As the Syngap+/− population exhibits changes consistent with LTP, we next investigated whether a length-dependent shift exists in the WT population stimulated for cLTP. Our results reveal a striking positive correlation between transcript CDS length and differential expression in the WT ribotag population stimulated for cLTP (*p = 2.2 × 10−16, r = 0.35, R2 = 0.117; Fig. 5C, Extended Data Fig. 5-1C). Nonlinear smoothing using GAMs supports an overall positive relationship between CDS length and transcript upregulation in the cLTP condition, consistent with the linear trend. However, the distribution is not uniform—several of the most highly upregulated transcripts have CDS lengths below 2,500 bp, and a subset of longer transcripts (>2,500 bp) are downregulated, indicating heterogeneity within the length-dependent response. As reported in Chen et al., a significant increase in 3′UTR length is also seen in the upregulated population, along with an increase in total transcript length and 5′UTR length (Fig. 5-2B, Extended Data Table 5-2). The CDS length shift is also observed in a binned analysis across the translatome (<1 kb *p < 2.2 × 10−16, 1–2 kb *p = 7.096 × 10−07, 2–4 kb *p < 2.2 × 10−16, >4 kb *p < 2.2 × 10−16). The same analysis of the LTD population reveals a negative correlation (as previously published; Fig. 5D, Extended Data Fig. 5-1D). Together, these results show a positive length-dependent translation shift in Syngap+/− CA1 neurons that matches that seen with induction of cLTP in WT. This stands in stark contrast to the negative length shift seen in Fmr1−/y CA1 neurons and in those induced for mGluR-LTD.

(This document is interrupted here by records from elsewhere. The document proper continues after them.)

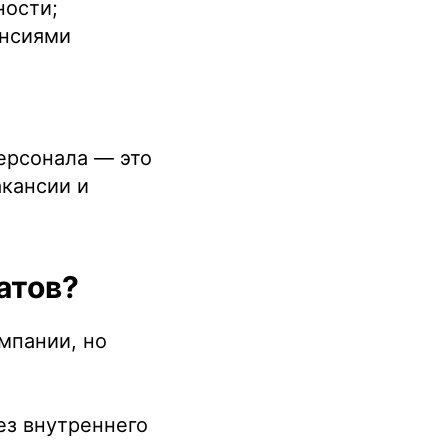
ности;
ансиями
персонала — это
акансии и
атов?
мпании, но
ез внутреннего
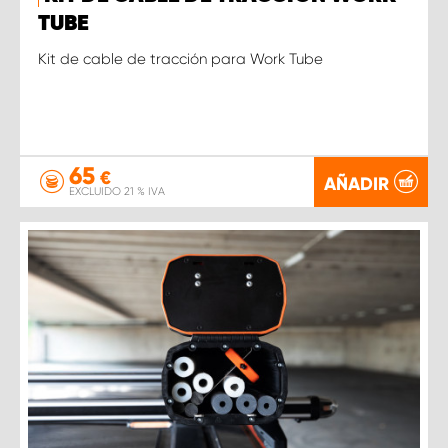
TUBE
Kit de cable de tracción para Work Tube
65
€
AÑADIR
EXCLUIDO 21 % IVA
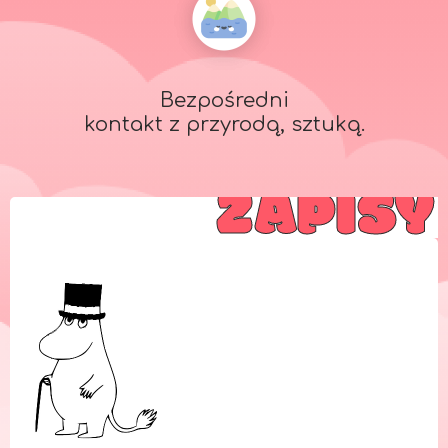
Bezpośredni
kontakt z przyrodą, sztuką.
ZAPISY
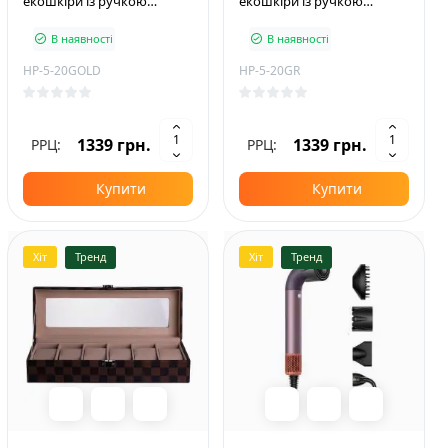
екошкіри із ручкою
екошкіри із ручкою
23.5*14*8 см, золотистий
23.5*14*8 см, зелений
В наявності
В наявності
HP-5-20GOLD
HP-5-20GR
1339 грн.
1339 грн.
РРЦ:
РРЦ:
Купити
Купити
Хіт
Тренд
Хіт
Тренд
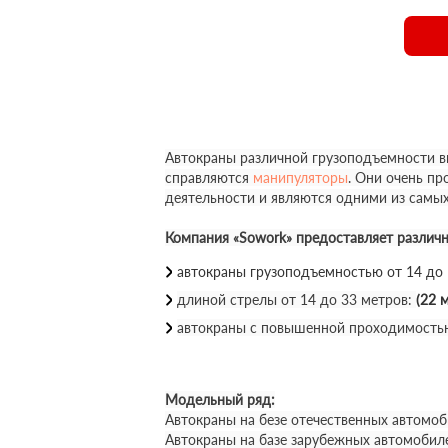
Автокраны различной грузоподъемности вы
справляются
манипуляторы
. Они очень п
деятельности и являются одними из самы
Компания «Sowork» предоставляет различ
автокраны грузоподъемностью от 14 до
длиной стрелы от 14 до 33 метров:
(22 м
автокраны с повышенной проходимость
Модельный ряд:
Автокраны на безе отечественных автомоб
Автокраны на базе зарубежных автомобил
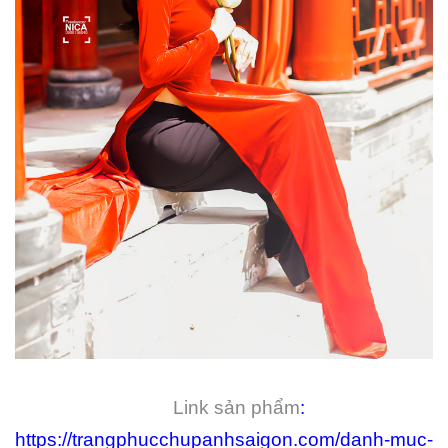
Link sản phẩm
:
https://trangphucchupanhsaigon.com/danh-muc-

Given the similar upregulation of longer (>2 kb) mRNAs in the Syngap+/− population and in the LTP-induced population, we wondered whether we could observe a profile consistent with persistent synaptic strength in this population. To evaluate this, we performed a GO analysis of the significantly changed transcripts >2 kb in the LTP dataset, the majority of which are upregulated (76%, 321/421; Fig. 5E, Extended Data Table 5-2). This revealed a clear enrichment in axon and dendrite development as well as synaptic structure, consistent with synaptic strengthening. A heatmap comparing these 421 transcripts shows both the opposing expression in LTD and Fmr1−/y populations and a similar expression in the Syngap+/− population. Next, we investigated the >2 kb transcripts significantly changed with mGluR-LTD, the majority of which are downregulated (86.8%, 138/159; Fig. 5F). GO analysis shows that this population is similarly enriched for terms related to axon development and synaptic structure, consistent with a profile for synaptic weakening. A heatmap comparing these 159 transcripts shows both the opposing expression in LTP and Syngap+/− populations and a similar expression in the Fmr1−/y population.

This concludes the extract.